Added linebacker Barrett Ruud: "He's an elite quarterback. It's the same problems all the elite quarterbacks present – they're very smart, they make the right decisions, and you have to be on your assignments against them. When you're off, he finds the creases in your defense."
Last year, the Bucs paid keen attention to Brees and were able to corral him, for the most part, as they swept both contests against the Saints.

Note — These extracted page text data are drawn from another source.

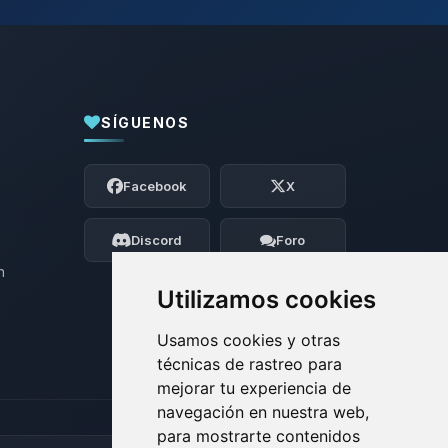
SÍGUENOS
Yupi, por fin alguien con quien hablar!
Soy Choupy, tu pequeno asistente de
Facebook
X
BoxToPlay. Cuentame que necesitas y
moveré mis pequenos circuitos para
ayudarte.
Discord
Foro
07/08/2026 03:25
n
Utilizamos cookies
Usamos cookies y otras
técnicas de rastreo para
mejorar tu experiencia de
navegación en nuestra web,
para mostrarte contenidos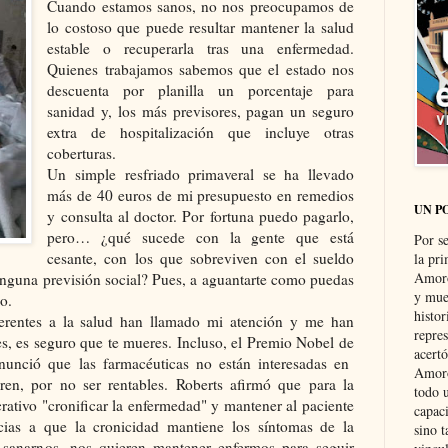
Cuando estamos sanos, no nos preocupamos de
lo costoso que puede resultar mantener la salud
estable o recuperarla tras una enfermedad.
Quienes trabajamos sabemos que el estado nos
descuenta por planilla un porcentaje para
sanidad y, los más previsores, pagan un seguro
extra de hospitalización que incluye otras
coberturas.
Un simple resfriado primaveral se ha llevado
más de 40 euros de mi presupuesto en remedios
UN P
y consulta al doctor. Por fortuna puedo pagarlo,
pero… ¿qué sucede con la gente que está
Por s
cesante, con los que sobreviven con el sueldo
la pri
Amoró
inguna previsión social? Pues, a aguantarte como puedas
y muer
o.
histo
eferentes a la salud han llamado mi atención y me han
repre
es, es seguro que te mueres. Incluso, el Premio Nobel de
acertó
enunció que las farmacéuticas no están interesadas en
Amoró
ren, por no ser rentables. Roberts afirmó que para la
todo u
rativo "cronificar la enfermedad" y mantener al paciente
capaci
ias a que la cronicidad mantiene los síntomas de la
sino t
 sanarnos, nos quieren mantener enfermos para seguir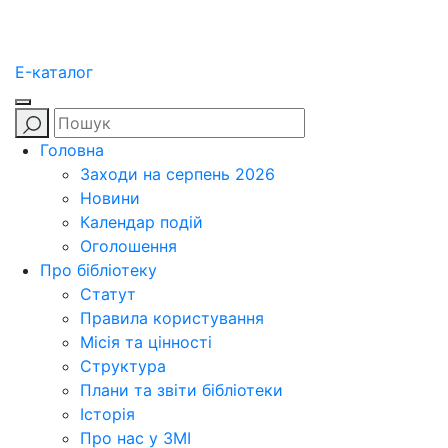
E-каталог
Головна
Заходи на серпень 2026
Новини
Календар подій
Оголошення
Про бібліотеку
Статут
Правила користування
Місія та цінності
Структура
Плани та звіти бібліотеки
Історія
Про нас у ЗМІ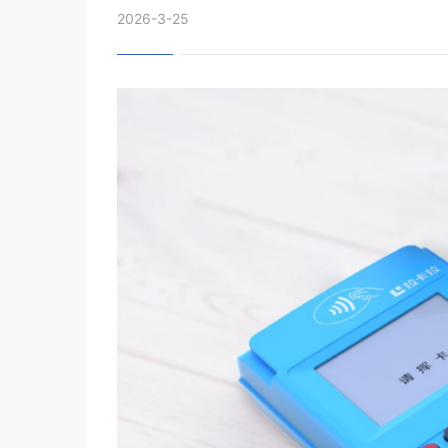
2026-3-25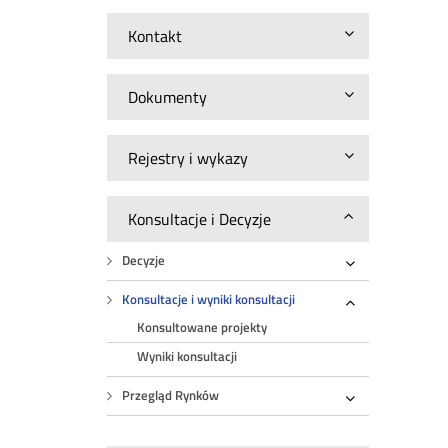
Kontakt
Dokumenty
Rejestry i wykazy
Konsultacje i Decyzje
Decyzje
Rozwiń
Konsultacje i wyniki konsultacji
Rozwiń
Konsultowane projekty
Wyniki konsultacji
Przegląd Rynków
Rozwiń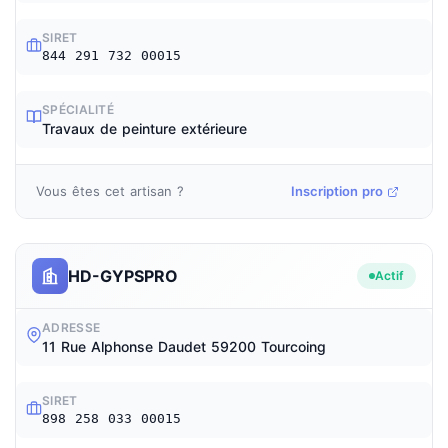
SIRET
844 291 732 00015
SPÉCIALITÉ
Travaux de peinture extérieure
Vous êtes cet artisan ?
Inscription pro
HD-GYPSPRO
Actif
ADRESSE
11 Rue Alphonse Daudet 59200 Tourcoing
SIRET
898 258 033 00015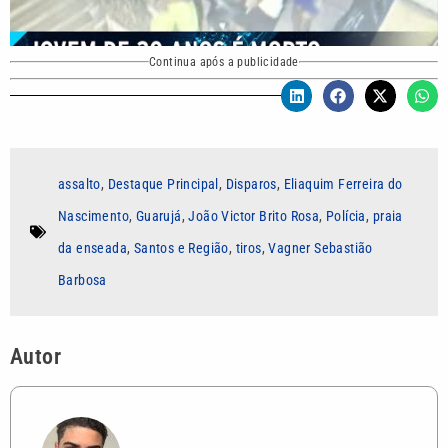
Continua após a publicidade
assalto
,
Destaque Principal
,
Disparos
,
Eliaquim Ferreira do
Nascimento
,
Guarujá
,
João Victor Brito Rosa
,
Polícia
,
praia
da enseada
,
Santos e Região
,
tiros
,
Vagner Sebastião
Barbosa
Autor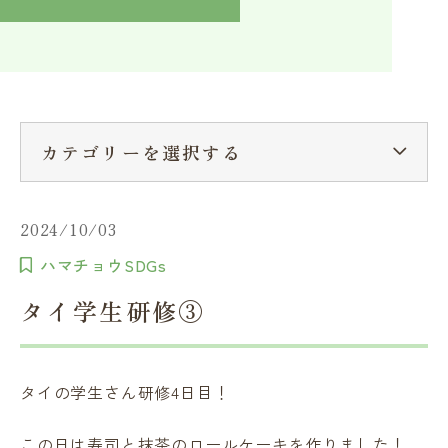
入学検討中の方へ
採用ご担当者の方へ
学校関係者様へ
卒業生の方へ
在学生へ
一般の方へ（教室・講習会）
カテゴリーを選択する
2024/10/03
ハマチョウSDGs
タイ学生研修③
タイの学生さん研修4日目！
この日は寿司と抹茶のロールケーキを作りました！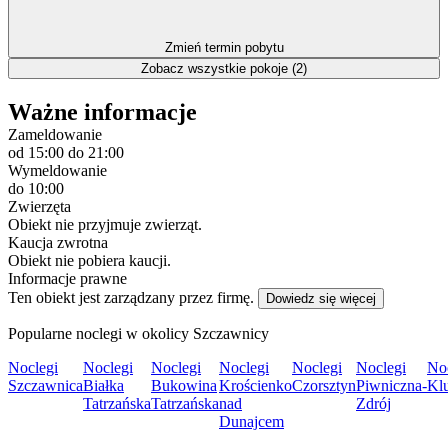
Zmień termin pobytu
Zobacz wszystkie pokoje (2)
Ważne informacje
Zameldowanie
od 15:00
do 21:00
Wymeldowanie
do 10:00
Zwierzęta
Obiekt nie przyjmuje zwierząt.
Kaucja zwrotna
Obiekt nie pobiera kaucji.
Informacje prawne
Ten obiekt jest zarządzany przez firmę.
Dowiedz się więcej
Popularne noclegi w okolicy Szczawnicy
Noclegi
Noclegi
Noclegi
Noclegi
Noclegi
Noclegi
No
Szczawnica
Białka
Bukowina
Krościenko
Czorsztyn
Piwniczna-
Kl
Tatrzańska
Tatrzańska
nad
Zdrój
Dunajcem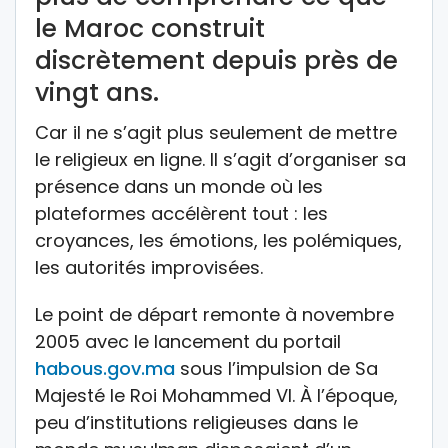
le Maroc construit
discrètement depuis près de
vingt ans.
Car il ne s’agit plus seulement de mettre
le religieux en ligne. Il s’agit d’organiser sa
présence dans un monde où les
plateformes accélèrent tout : les
croyances, les émotions, les polémiques,
les autorités improvisées.
Le point de départ remonte à novembre
2005 avec le lancement du portail
habous.gov.ma
sous l’impulsion de Sa
Majesté le Roi Mohammed VI. À l’époque,
peu d’institutions religieuses dans le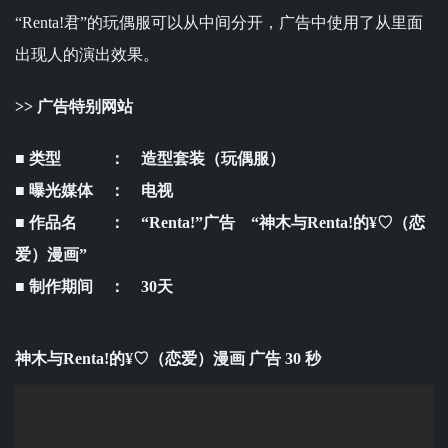
“Renta!君”的玩偶服可以从中间分开，广告中使用了从里面
出现人的演出效果。
>>
广告特别网站
■ 类型 ：
造型套装
（玩偶服）
■ 曝光媒体 ： 电视
■ 作品名 ： “Renta!”广告 “神木与Renta!的¥♡（恋
爱）漫画”
■ 制作期间 ： 30天
神木与Renta!的¥♡（恋爱）漫画
广告 30 秒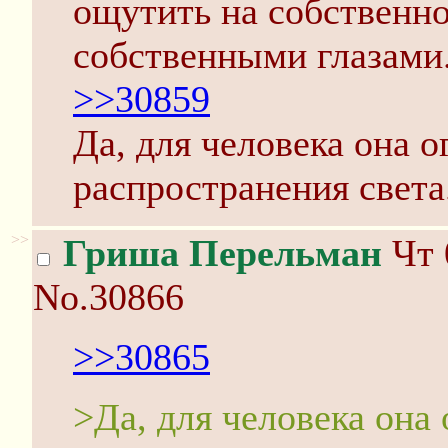
ощутить на собственно
собственными глазами
>>30859
Да, для человека она 
распространения света
>>
Гриша Перельман
Чт 
No.30866
>>30865
>Да, для человека она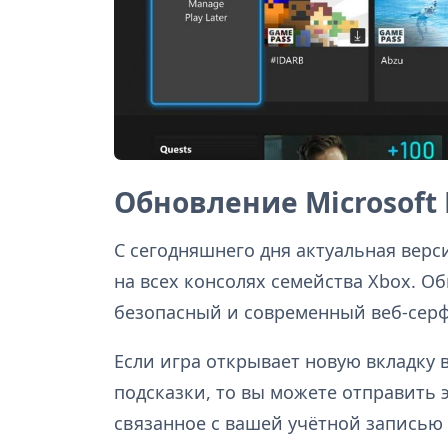
Обновление Microsoft 
С сегодняшнего дня актуальная вер
на всех консолях семейства Xbox. О
безопасный и современный веб-серф
Если игра открывает новую вкладку в
подсказки, то вы можете отправить э
связанное с вашей учётной записью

"I think they got me three times the first game and twice the second game," Brees said. "The first game, I think that a lot of that was a product of us playing from behind so you are in that two-minute mode. They were able to pin their ears back and rush the passer, and they have some pretty good pass rushers so they did a good job of getting to me a few times. The more even that you can keep it and the more balanced that you can be, the more chance you have of getting the ball out and avoiding those sacks."
Carter said the success last year was due to the Bucs' ability to play sound, fundamental defense within their scheme. A win in the season opener this time around could easily come down to the very same things.
"It was a combination of things," Carter said. "You have to have good coverage on the back end, you've got to be firm in your gap control against the run and you've got to take away some of his options and confuse him a little bit. Hopefully we'll try to do the same things and throw him off balance a little bit and get some pressure in his face."
That balance Carter referred to is a word, along with rhythm, that aptly describes Brees' 2007 season, according to Saints Head Coach Sean Payton. After Brees and the Saints limped to an 0-4 record to start the season, the team found their groove and was in contention until the very end, due in large part to Brees' outstanding play.
"I think a lot of times you see someone who is pretty decisive and gets rid of the ball in rhythm," Payton said. "He is someone that tries to play with urgency, he has a pretty good idea of where he wants to go, based on each defense, with his progressions. It's a combination of his timing and the clock in his head. He isn't afraid to throw it away. It is something he works real hard on and the offensive line has done a good job but it starts with getting rid of it on time."
And even though he and his teammates had some added distractions as they worried about the status of their home city all week, you can bet Brees will be well-prepared as he tries to lead his team to a season-opening victory at home and an early lead in the NFC South.